| PROBLEM REQUIREMENTS |
Report back every line in the data that includes the string "entre".

| RAW DATA |
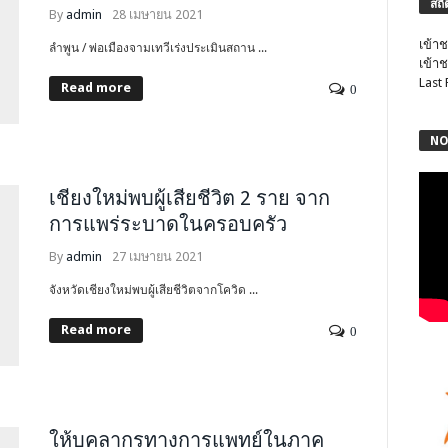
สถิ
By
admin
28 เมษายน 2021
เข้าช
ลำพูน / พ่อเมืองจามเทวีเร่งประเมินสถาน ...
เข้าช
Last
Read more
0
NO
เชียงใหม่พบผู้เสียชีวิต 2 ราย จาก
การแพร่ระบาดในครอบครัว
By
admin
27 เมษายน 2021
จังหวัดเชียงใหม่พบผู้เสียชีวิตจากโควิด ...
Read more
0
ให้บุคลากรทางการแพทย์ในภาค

---

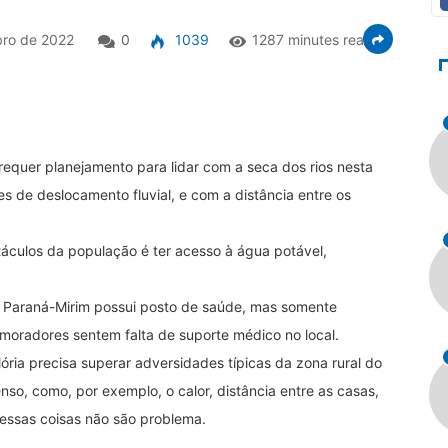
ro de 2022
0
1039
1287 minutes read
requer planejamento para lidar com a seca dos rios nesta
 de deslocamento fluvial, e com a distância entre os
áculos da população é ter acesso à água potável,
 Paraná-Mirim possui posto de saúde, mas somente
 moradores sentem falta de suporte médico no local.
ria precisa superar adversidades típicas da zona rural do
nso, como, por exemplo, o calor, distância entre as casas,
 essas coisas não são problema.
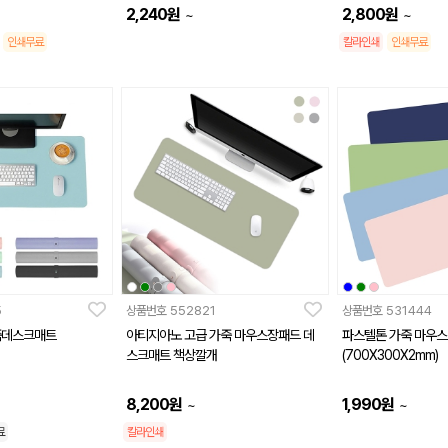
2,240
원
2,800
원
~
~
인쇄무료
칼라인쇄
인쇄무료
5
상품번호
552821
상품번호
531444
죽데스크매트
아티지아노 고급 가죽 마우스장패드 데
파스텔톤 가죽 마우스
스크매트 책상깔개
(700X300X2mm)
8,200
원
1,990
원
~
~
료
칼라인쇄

==

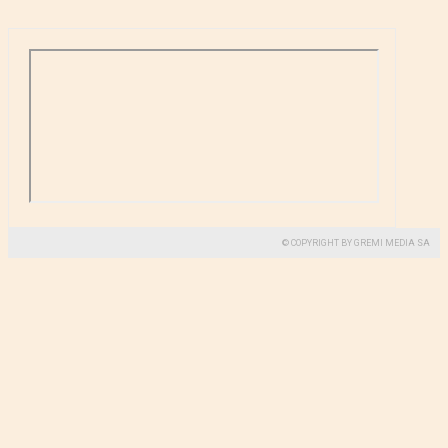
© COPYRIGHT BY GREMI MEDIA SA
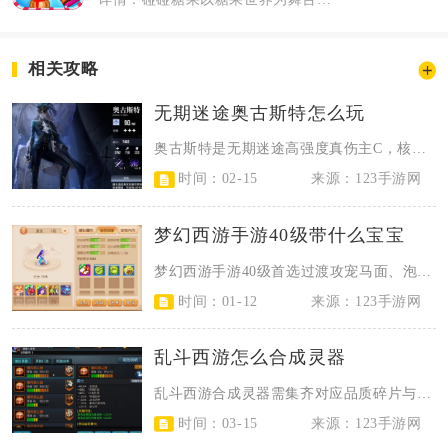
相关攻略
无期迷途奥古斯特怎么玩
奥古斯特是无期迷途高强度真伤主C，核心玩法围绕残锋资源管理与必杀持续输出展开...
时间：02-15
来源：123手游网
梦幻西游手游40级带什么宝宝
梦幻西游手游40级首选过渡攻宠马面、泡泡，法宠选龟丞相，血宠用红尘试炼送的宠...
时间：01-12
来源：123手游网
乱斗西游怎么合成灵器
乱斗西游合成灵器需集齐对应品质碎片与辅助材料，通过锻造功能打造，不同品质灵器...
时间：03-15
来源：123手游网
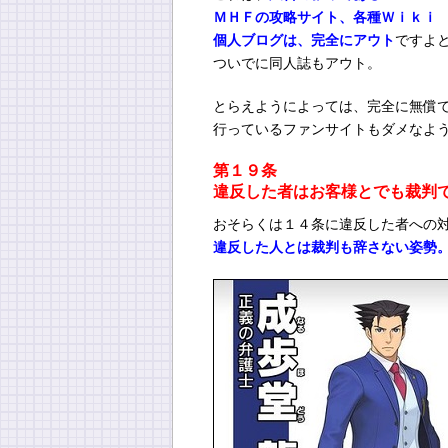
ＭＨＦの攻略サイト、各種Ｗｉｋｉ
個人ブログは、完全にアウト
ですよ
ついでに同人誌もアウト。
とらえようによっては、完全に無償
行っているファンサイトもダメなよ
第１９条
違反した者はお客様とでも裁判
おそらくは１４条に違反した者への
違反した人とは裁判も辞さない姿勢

| WRITTEN ANSWER |
 de deslocamento fluvial, e com a distância entre os
nso, como, por exemplo, o calor, distância entre as casas,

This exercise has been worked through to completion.